Transcript Squeal

A Structured Query Language for
the Web
Ellen Spertus(Mills College)
Lynn Andrea Stein(MIT Artificial Intelligence Lab)
Structured Query Language
•Web pages consist not only of text but also of intradocument structure.(headers,lists,format,URL)
•All of these types of information are used automatically
by human readers, but have been awkward for
programmers to make use of in their search tools.
Structured Query Language (cont.)
Examples of structure-based queries
•What pages are pointed to by both Yahoo and Netscape
Netcenter ?
•What are the titles of pages that point to my home page ?
•What are the most linked-to pages containing the phrase
“java developer kit”?
•What pages have the same text as my home page but
appear on a different server?
Structured Query Language (cont.)
Squeal based on SQL (Structures Query Language)
Benefits:
•Anyone who knows SQL can program in Squeal.
•Users can combine references to the Web with
references to their own relational database.
•Guis and other tools built for SQL can be used with
Squeal.
Squeal - the Schema
A schema describes the structure of a relational database:
•tables
•fields
•the relationships between them.
Squeal - the Schema(tables)
Page
Link
Tag
Att
Parse
Squeal - the Schema(tables)
•Page (URL,contents,bytes,when)
•Tag (URL,tag_id,name,startOffset,endOffset)
•Att (tag_id,name,value)
•Link (source_url,anchor,dest_url,hstruct,lstruct)
•Parse
(URL,component{host,port,path,ref},value,depth)
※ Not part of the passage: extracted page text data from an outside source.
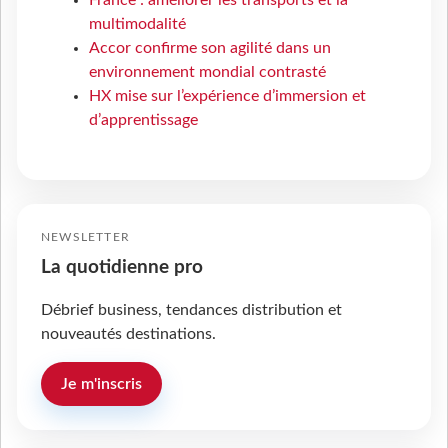
multimodalité
Accor confirme son agilité dans un
environnement mondial contrasté
HX mise sur l’expérience d’immersion et
d’apprentissage
NEWSLETTER
La quotidienne pro
Débrief business, tendances distribution et
nouveautés destinations.
Je m'inscris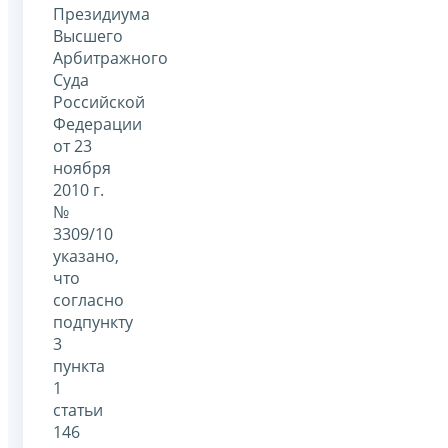
Президиума
Высшего
Арбитражного
Суда
Российской
Федерации
от 23
ноября
2010 г.
№
3309/10
указано,
что
согласно
подпункту
3
пункта
1
статьи
146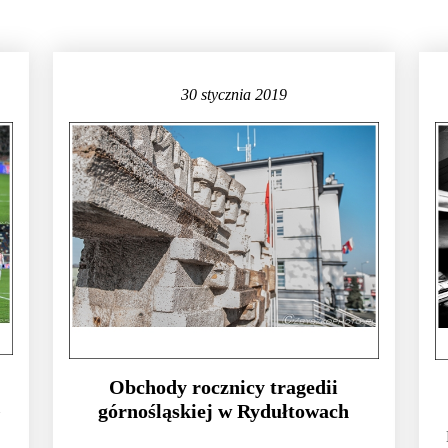
30 stycznia 2019
Obchody rocznicy tragedii
.
górnośląskiej w Rydułtowach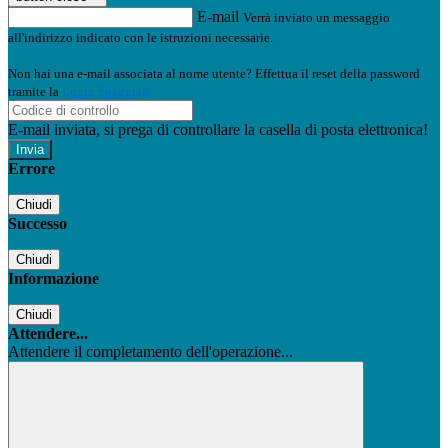
E-mail
Verrà inviato un messaggio
all'indirizzo indicato con le istruzioni necessarie.
Non hai una e-mail associata al nome utente? Effettua il reset della password
tramite la
Login Spaggiari
E-mail inviata, si prega di controllare la casella di posta elettronica!
Errore
Chiudi
Successo
Chiudi
Informazione
Chiudi
Attendere...
Attendere il completamento dell'operazione...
Squeal - the Schema(tables)
Parse
(URL,component{host,port,path,ref},value,depth)
“http://www.ai.mit.edu:80/people/index.html#s”
•host - www.ai.mit.edu
•port - 80
•path - index.html (depth=1)
•path - people (depth=2)
•ref - S
Squeal - the Schema :query examples
What is on the page “http://www9.org” ?
Select contents
from page
where url=“http://www9.org”;
Squeal - the Schema : query examples
What pages contain the word “hypertext”
and contain a picture ?
Select url
from page p,tag t
where p.contents like “%hypertext%”
and t.url = p.url
and t.name = “IMG”;
Squeal - the Schema : query examples
What are the values of the SRC attribute
associated with IMG tags on
“http://www9.org”?
Select a.value
from att a,tag t
where t.url = “http://www9.org”
and t.name = “IMG”
and a.tag_id = t.tag_id
and a.name = “HREF”;
Squeal - the Schema : query examples
What pages are pointed to by
“http://www9.org”?
Select destination_url
from link
where source_url = “http://www9.org”;
Squeal - Implementation
Select ...
Squeal Interpeter
“just in time
database”
Search engines
Squeal - Implementation-cont.
The query :
What pages are pointed to by “http://www9.org”?
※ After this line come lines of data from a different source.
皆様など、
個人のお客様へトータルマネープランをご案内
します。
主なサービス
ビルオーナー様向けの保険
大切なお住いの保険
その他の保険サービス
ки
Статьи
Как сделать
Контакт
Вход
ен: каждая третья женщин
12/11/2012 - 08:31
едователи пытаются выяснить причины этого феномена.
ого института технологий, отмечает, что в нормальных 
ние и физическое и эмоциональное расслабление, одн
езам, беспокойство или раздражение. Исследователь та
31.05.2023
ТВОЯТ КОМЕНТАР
The Squeal would respond the follows:
•Fetch the page “http://www9.org” from the Web.
•Insert information about the page & URL into PAGE & PARSE
tables.
•Parse the page & store information in TAG, ATT & LINK tables.
•Pass the original SQL query to the local database.
Squeal - Implementation-cont.
The query :
What pages pointed to “http://www9.org”?
The Squeal would respond the follows:
•Ask search engine what pages pointed to “http://www9.org”?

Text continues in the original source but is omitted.